Divide the arrays into blocks of size R (constant we will fix later). Then inside each block, compute for every value $$$\leq 5 \cdot 10^4$$$ what is the smallest multiple of that value which occurs in the range.

Then to compute the answer when an entire block gets set to a value $$$v$$$, it's $$$\min(\texttt{smallest_multiple}[d] \cdot v / d^2 \enspace \vert \enspace d \vert v)$$$

When a an update or query touches but doesn't cover an entire block, just brute force.

$$$O(Rq \log \log n + nqd/R)$$$ where $$$d$$$ is the largest number of factors a number can have, which is something like $$$128$$$ for numbers this small. I chose $$$R=400$$$ from trial and error instead of calculating what block size would make sense.

submission

Still don’t get A.. If a[n] mod n != 0, then why can we just check if gcd(g, n)? I mean if a[n] cannot be changed to n, then why checking gcd(g, n) is correct?

Sorry for my poor English in advance.

I still cant understand Question B, can somebody explain?

In problem E, formula answer_x = min(answer_(x/p) * p) is just plain wrong, even with d not equal to x.

Let n = 1, x = 4, b_1 = 8, p = 2. Then answer_x = lcm(x, b_1) / gcd(x, b_1) = lcm(4, 8) / gcd(4, 8) = 8 / 4 = 2. BUt answer_(x/p) = lcm(x/p, b_1) / gcd(x/p, b_1) = lcm(4/2, 8) / gcd(4/2, 8) = lcm(2, 8) / gcd(2, 8) = 8 / 2 = 4. answer_x is not equal to p * answer(x/p), actually, answer(x/p) > answer_x.

Please show me where I am wrong.

Managed to solve both C2 and D2, lost 16 rating.

The complexity analysis for D1 and D2 are not so obvious for me. Can someone maybe provide a better explanation?

In C1 and C2, I forgot that $$$a_i$$$ could be 0, TLE (QAQ)
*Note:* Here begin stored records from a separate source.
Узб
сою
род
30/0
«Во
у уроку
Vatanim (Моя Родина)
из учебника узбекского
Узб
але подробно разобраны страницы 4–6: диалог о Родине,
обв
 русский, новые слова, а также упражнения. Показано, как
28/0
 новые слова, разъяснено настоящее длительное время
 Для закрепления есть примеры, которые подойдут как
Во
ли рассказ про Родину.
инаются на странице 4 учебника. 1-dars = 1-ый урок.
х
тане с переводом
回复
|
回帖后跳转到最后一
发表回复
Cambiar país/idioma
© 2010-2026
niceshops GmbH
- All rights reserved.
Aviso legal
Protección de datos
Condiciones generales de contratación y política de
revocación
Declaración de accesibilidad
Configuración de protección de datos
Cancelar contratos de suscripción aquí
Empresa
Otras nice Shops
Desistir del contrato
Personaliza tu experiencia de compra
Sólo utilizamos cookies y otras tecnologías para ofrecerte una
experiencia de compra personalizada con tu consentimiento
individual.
unordered_set/map and gp_hash_table are uphacked.

Wow, so fast editorial, thanks!

In editorial of D1,

"Note that if k is not one of the largest divisors of x, then x/k becomes greater than q"

Why?

Does anyone have a correct proof to the solution of D1?

Can anybody explain problem C2? I don't understand what does $$$A$$$ means in the editorial.
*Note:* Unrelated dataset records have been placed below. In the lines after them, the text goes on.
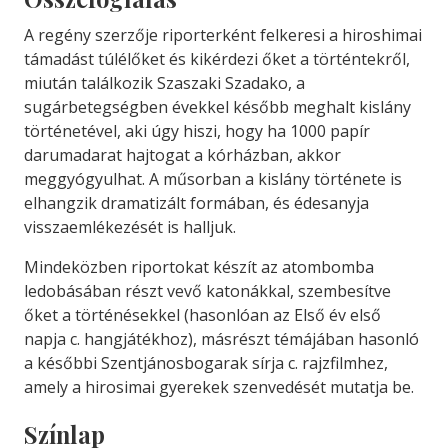
A regény szerzője riporterként felkeresi a hiroshimai
támadást túlélőket és kikérdezi őket a történtekről,
miután találkozik Szaszaki Szadako, a
sugárbetegségben évekkel később meghalt kislány
történetével, aki úgy hiszi, hogy ha 1000 papír
darumadarat hajtogat a kórházban, akkor
meggyógyulhat. A műsorban a kislány története is
elhangzik dramatizált formában, és édesanyja
visszaemlékezését is halljuk.
Mindeközben riportokat készít az atombomba
ledobásában részt vevő katonákkal, szembesítve
őket a történésekkel (hasonlóan az Első év első
napja c. hangjátékhoz), másrészt témájában hasonló
a későbbi Szentjánosbogarak sírja c. rajzfilmhez,
amely a hirosimai gyerekek szenvedését mutatja be.
Színlap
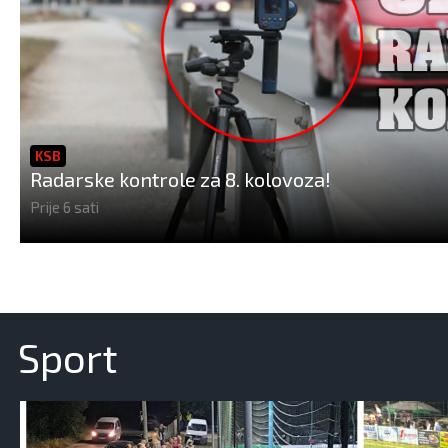
KSB
Radarske kontrole za 8. kolovoza!
Prije 6 sati
Sport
C1 can be solved by brute force with optimization of skipping zeros with O = O(15*15) = 225, since any non-zero element is obliged to reduce the number of bits in the current xor. Thus C2 can be solved by adding a segment tree (to find the xor of segment) with O = (225+log(n))*n.

can someone explain c2 please?

What does Hack verdict 'Unexpected verdict' mean? Problem E's hacks have so many this type.
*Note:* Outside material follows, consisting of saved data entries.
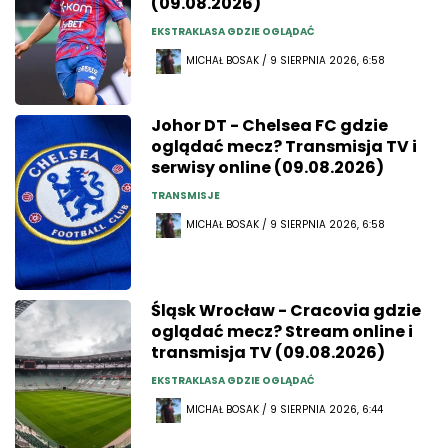
(09.08.2026)
EKSTRAKLASA GDZIE OGLĄDAĆ
MICHAŁ BOSAK / 9 SIERPNIA 2026, 6:58
Johor DT - Chelsea FC gdzie
oglądać mecz? Transmisja TV i
serwisy online (09.08.2026)
TRANSMISJE
MICHAŁ BOSAK / 9 SIERPNIA 2026, 6:58
Śląsk Wrocław - Cracovia gdzie
oglądać mecz? Stream online i
transmisja TV (09.08.2026)
EKSTRAKLASA GDZIE OGLĄDAĆ
MICHAŁ BOSAK / 9 SIERPNIA 2026, 6:44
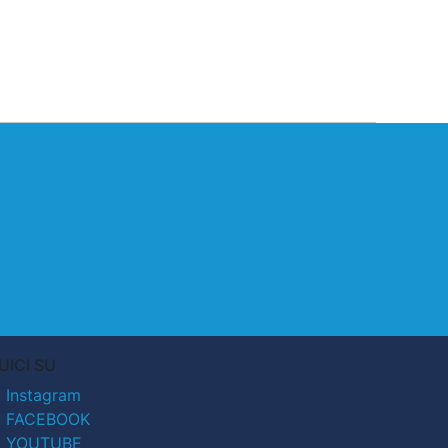
UICI SU
Instagram
FACEBOOK
YOUTUBE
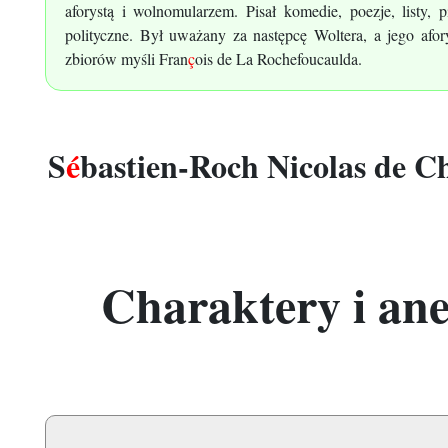
aforystą i wolnomularzem. Pisał komedie, poezje, listy, p
polityczne. Był uważany za następcę Woltera, a jego a
zbiorów myśli Fran
ç
ois de La Rochefoucaulda.
S
é
bastien-Roch Nicolas de C
Charaktery i an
Я думаю стоит не писать словосочетание "тупое решение" в едиториалах.

This is related to the complexity analysis of $$$D1$$$ and $$$D2$$$:

If we have arrays $$$arr_1$$$ and $$$arr_2$$$, each of them has $$$N$$$ distinct values, where $$$1\le N \le 10^5$$$ and $$$1\le arr_1[i], arr_2[i]\le A_{max}$$$.

Then for each $$$arr_1[i]$$$, we iterate on its positive multiples in ascending order until the first multiple not in $$$arr_2[i]$$$. If $$$A_{max}=N$$$, then the total number of iterations can be calculated as $$$N\cdot \sum_{i=1}^{N}{\dfrac{1}{i}}=N\cdot H(N)=N\cdot log(N)$$$.

If $$$A_{max}$$$ is an arbitrary value larger than $$$N$$$, e.g., $$$10^{18}$$$, is there a way to prove the upper bound on the total number of iterations?

has anybody solved C1/C2 with segment tree ? i would like to see how the segments are Merged and stored

In C1 and C2, if I have a test like this : 0 8 2 0 and L = 1, R = 4

My output was "2 2" and Jury output was "1 1" and I got WA while segment [2,2] and [1,1] have the same length and f(l,r).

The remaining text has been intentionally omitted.